Potassium Chloride or Super-K dry chemical was developed in an effort to create a high efficiency, protein-foam compatible dry chemical. Developed in the 60s, prior to Purple-K, it was never as popular as other agents since, being a salt, it was quite corrosive, for B and C fires, white in color.
Foam-Compatible, which is a sodium bicarbonate (BC) based dry chemical, was developed for use with protein foams for fighting class B fires. Most dry chemicals contain metal stearates to waterproof them, but these will tend to destroy the foam blanket created by protein (animal) based foams. Foam compatible type uses silicone as a waterproofing agent, which does not harm foam. Effectiveness is identical to regular dry chemical, and it is light green in color (some ANSUL brand formulations are blue). This agent is generally no longer used since most modern dry chemicals are considered compatible with synthetic foams such as AFFF.

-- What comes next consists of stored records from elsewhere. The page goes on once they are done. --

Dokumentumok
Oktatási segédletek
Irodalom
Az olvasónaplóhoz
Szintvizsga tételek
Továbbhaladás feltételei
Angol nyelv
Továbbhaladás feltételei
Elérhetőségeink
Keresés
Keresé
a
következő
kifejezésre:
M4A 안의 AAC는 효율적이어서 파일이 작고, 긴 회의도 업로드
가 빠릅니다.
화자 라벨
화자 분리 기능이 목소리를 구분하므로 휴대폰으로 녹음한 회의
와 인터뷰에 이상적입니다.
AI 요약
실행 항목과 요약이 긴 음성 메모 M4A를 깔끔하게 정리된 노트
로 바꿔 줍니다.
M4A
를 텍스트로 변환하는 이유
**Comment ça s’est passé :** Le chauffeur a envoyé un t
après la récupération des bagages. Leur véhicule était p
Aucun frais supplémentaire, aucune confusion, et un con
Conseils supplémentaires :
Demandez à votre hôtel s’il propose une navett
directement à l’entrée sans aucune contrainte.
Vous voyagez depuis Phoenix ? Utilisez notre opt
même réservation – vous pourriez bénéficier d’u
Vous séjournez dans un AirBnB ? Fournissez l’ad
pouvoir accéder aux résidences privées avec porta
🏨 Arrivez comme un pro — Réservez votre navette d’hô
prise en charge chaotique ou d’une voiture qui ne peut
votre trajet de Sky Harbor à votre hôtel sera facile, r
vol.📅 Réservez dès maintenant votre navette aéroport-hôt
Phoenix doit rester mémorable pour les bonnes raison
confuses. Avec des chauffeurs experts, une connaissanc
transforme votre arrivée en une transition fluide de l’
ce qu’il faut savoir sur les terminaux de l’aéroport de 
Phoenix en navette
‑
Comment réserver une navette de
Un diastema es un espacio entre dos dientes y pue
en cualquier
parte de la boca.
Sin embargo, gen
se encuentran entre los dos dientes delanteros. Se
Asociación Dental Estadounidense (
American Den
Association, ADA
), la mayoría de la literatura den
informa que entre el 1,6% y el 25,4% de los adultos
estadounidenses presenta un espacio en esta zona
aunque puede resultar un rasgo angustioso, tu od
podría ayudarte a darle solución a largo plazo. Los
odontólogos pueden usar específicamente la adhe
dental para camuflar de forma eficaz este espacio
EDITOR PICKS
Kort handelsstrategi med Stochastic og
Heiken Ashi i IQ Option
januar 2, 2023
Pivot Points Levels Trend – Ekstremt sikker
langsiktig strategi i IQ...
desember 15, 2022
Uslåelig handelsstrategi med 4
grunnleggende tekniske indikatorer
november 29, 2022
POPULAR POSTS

MET-L-KYL / PYROKYL is a specialty variation of sodium bicarbonate for fighting pyrophoric liquid fires (ignite on contact with air). In addition to sodium bicarbonate, it also contains silica gel particles. The sodium bicarbonate interrupts the chain reaction of the fuel and the silica soaks up any unburned fuel, preventing contact with air. It is effective on other class B fuels as well, blue, red in color.

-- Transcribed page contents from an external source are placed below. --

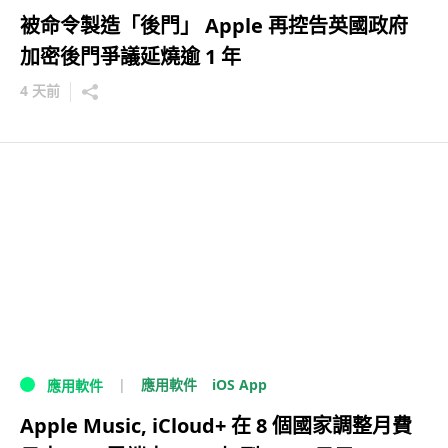
被命令製造「後門」 Apple 再控告英國政府
加密後門爭議延燒逾 1 年
4 天前
iOS App
應用軟件
應用軟件
Apple Music, iCloud+ 在 8 個國家調整月費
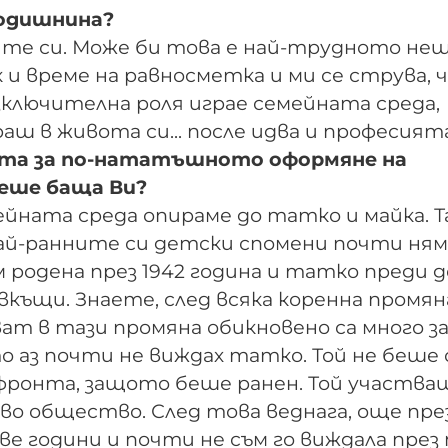
годишнина?
ите си. Може би това е най-трудното нещ
 и време на равносметка и ми се струва, ч
зключителна роля играе семейната среда,
ш в живота си... после идва и професията
та за по-нататъшното оформяне на
беше баща Ви?
ейната среда опираме до татко и майка. 
 най-ранните си детски спомени почти ня
ъм родена през 1942 година и татко преди
къщи. Знаете, след всяка коренна промян
ат в тази промяна обикновено са много з
то аз почти не виждах татко. Той не беше
 фронта, защото беше ранен. Той участва
во общество. След това веднага, още през
две години и почти не съм го виждала през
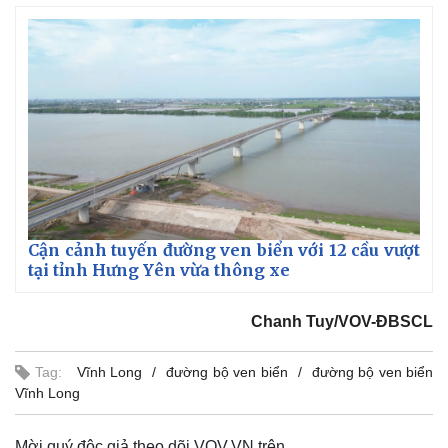
Cận cảnh tuyến đường ven biển với 12 cầu vượt
tại tỉnh Hưng Yên vừa thông xe
Chanh Tuy/VOV-ĐBSCL
Tag:
Vĩnh Long
đường bộ ven biển
đường bộ ven biển
Vĩnh Long
Mời quý độc giả theo dõi VOV.VN trên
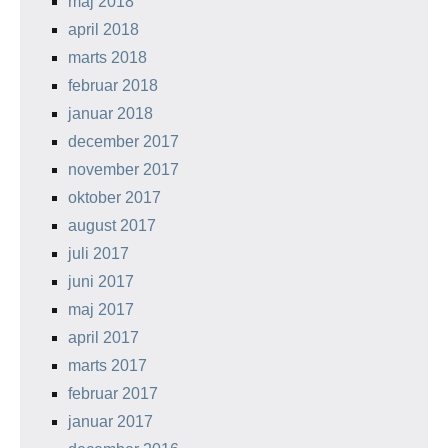
maj 2018
april 2018
marts 2018
februar 2018
januar 2018
december 2017
november 2017
oktober 2017
august 2017
juli 2017
juni 2017
maj 2017
april 2017
marts 2017
februar 2017
januar 2017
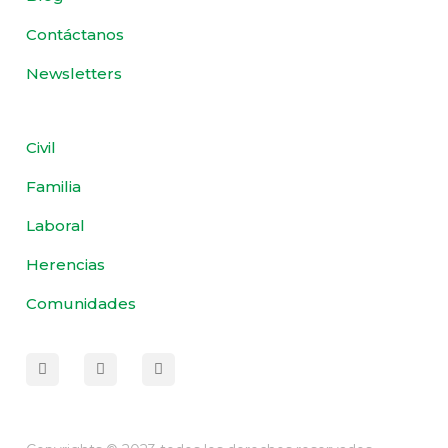
Contáctanos
Newsletters
Civil
Familia
Laboral
Herencias
Comunidades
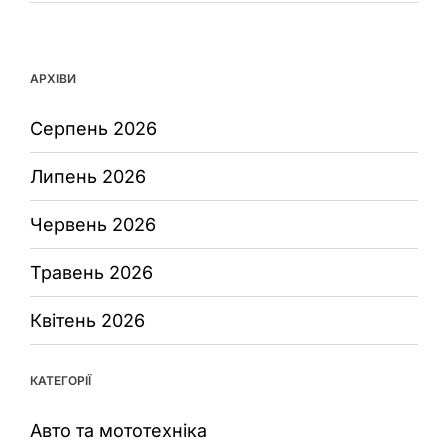
АРХІВИ
Серпень 2026
Липень 2026
Червень 2026
Травень 2026
Квітень 2026
КАТЕГОРІЇ
Авто та мототехніка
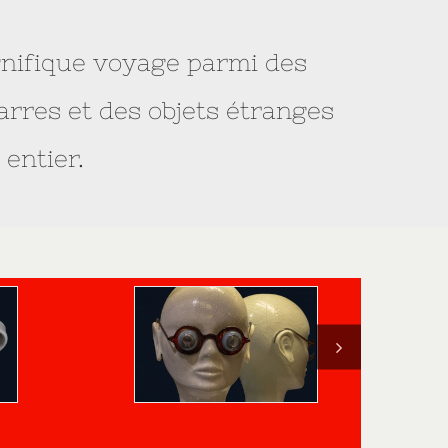
agnifique voyage parmi des
rres et des objets étranges
entier.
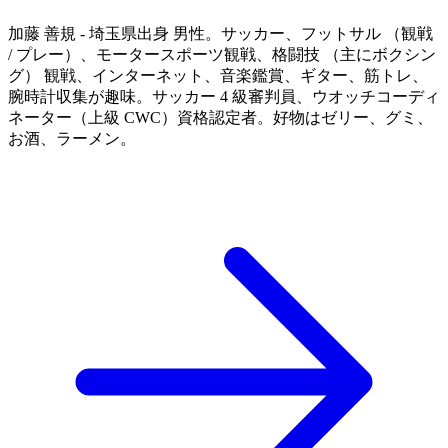
加藤 善規 - 埼玉県出身 男性。サッカー、フットサル （観戦
/ プレー）、モータースポーツ観戦、格闘技 （主にボクシン
グ） 観戦、インターネット、音楽鑑賞、ギター、筋トレ、
腕時計収集が趣味。サッカー 4 級審判員、ウオッチコーディ
ネーター（上級 CWC）資格認定者。好物はゼリー、グミ、
お酒、ラーメン。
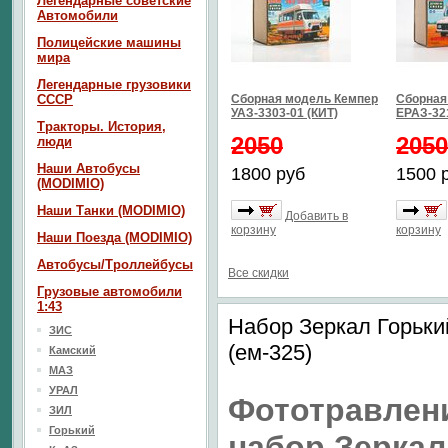
Легендарные советские
Автомобили
Полицейские машины
мира
Легендарные грузовики
СССР
Сборная модель Кемпер
Сборная
УАЗ-3303-01 (КИТ)
ЕРАЗ-32
Тракторы. История,
2050
2050
люди
Наши Автобусы
1800 руб
1500 
(MODIMIO)
Наши Танки (MODIMIO)
Добавить в
корзину
корзину
Наши Поезда (MODIMIO)
Автобусы/Троллейбусы
Все скидки
Грузовые автомобили
1:43
Набор Зеркал Горький
ЗИС
(ем-325)
Камский
МАЗ
УРАЛ
Фототравлен
ЗИЛ
Горький
набор Зеркал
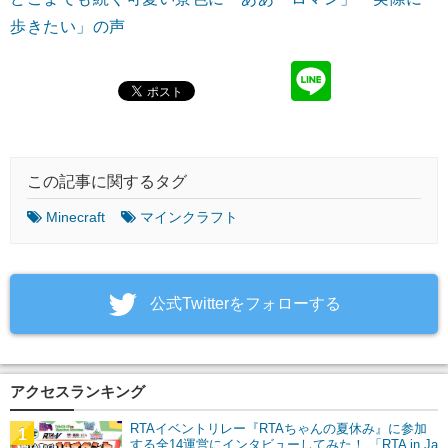
歩きたい」の声
この記事に関するタグ
Minecraft
マインクラフト
‎公式Twitterをフォローする
アクセスランキング
RTAイベントリレー『RTAちゃんの夏休み』に参加
1
する全14運営にインタビューしてみた！ 「RTA in Ja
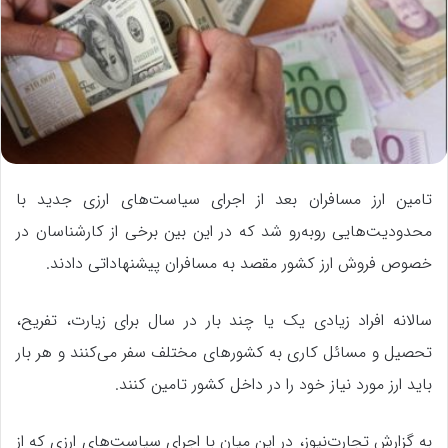
تامین ارز مسافران بعد از اجرای سیاست‌های ارزی جدید با
محدودیت‌هایی روبه‌رو شد که در این بین برخی از کارشناسان در
خصوص فروش ارز کشور مقصد به مسافران پیشنهاداتی دادند.
سالانه افراد زیادی یک یا چند بار در سال برای زیارت، تفریح،
تحصیل و مسائل کاری به کشور‌های مختلف سفر می‌کنند و هر بار
باید ارز مورد نیاز خود را در داخل کشور تامین کنند.
به گزارش تجارت‌نیوز، در این میان با اجرای سیاست‌های ارزی که از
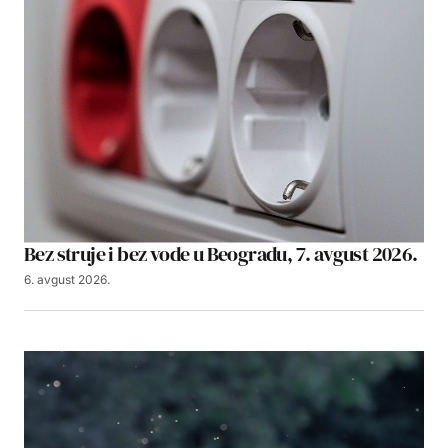
Bez struje i bez vode u Beogradu, 7. avgust 2026.
6. avgust 2026.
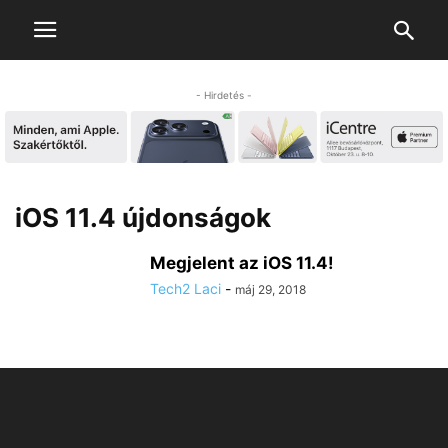
- Hirdetés -
iOS 11.4 újdonságok
Megjelent az iOS 11.4!
Tech2 Laci
-
máj 29, 2018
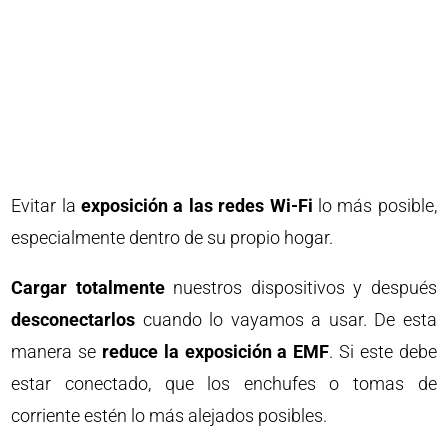
Evitar la
exposición a las redes Wi-Fi
lo más posible,
especialmente dentro de su propio hogar.
Cargar totalmente
nuestros dispositivos y después
desconectarlos
cuando lo vayamos a usar. De esta
manera se
reduce la exposición a EMF
. Si este debe
estar conectado, que los enchufes o tomas de
corriente estén lo más alejados posibles.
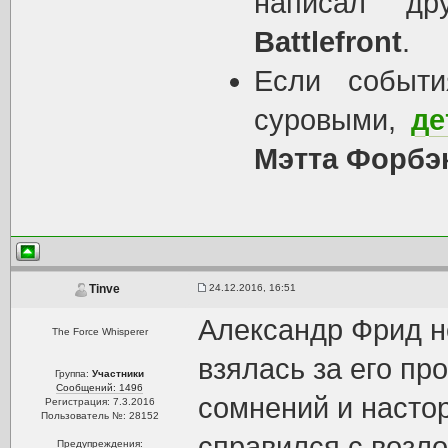
написал д
Battlefront
.
Если событ
суровыми,
де
Мэтта Форбэ
24.12.2016, 16:51
Tinve
Александр Фрид н
The Force Whisperer
взялась за его пр
Группа:
Участники
Сообщений: 1496
сомнений и настор
Регистрация: 7.3.2016
Пользователь №: 28152
справился с возло
Предупреждения:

OSHA Fire Extinguisher Requirements in Houston

OSHA has the following requirements for commercial buildings and public use facilities:
• Part Number: 1910
• Part Title: Occupational Safety and Health Standards
• Subpart: L
• Subpart Title: Fire Protection
• Standard Number: 1910.161
• Title: Fixed extinguishing systems, dry chemical.
Scope and application
This section applies to all fixed extinguishing systems, using dry chemical as the extinguishing agent, installed to meet a particular OSHA standard. These systems shall also comply with 1910.160.
Specific requirements
1910.161(b) (1)
The employer shall assure that dry chemical agents are compatible with any foams or wetting agents with which they are used.
1910.161(b) (2)
The employer may not mix together dry chemical extinguishing agents of different compositions. The employer shall assure that dry chemical systems are refilled with the chemical stated on the approval nameplate or an equivalent compatible material.
1910.161(b) (3)
When dry chemical discharge may obscure vision, the employer shall provide a pre-discharge employee alarm which complies with 1910.165 and which will give employees time to safely exit from the discharge area prior to system discharge.
..1910.161(b) (4)
1910.161(b) (4)
The employer shall sample the dry chemical supply of all but stored pressure systems at least annually to assure that the dry chemical supply is free of moisture which may cause the supply to cake or form lumps.
The employer shall assure that the rate of application of dry chemicals is such that the designed concentration of the system will be reached within 30 seconds of initial discharge.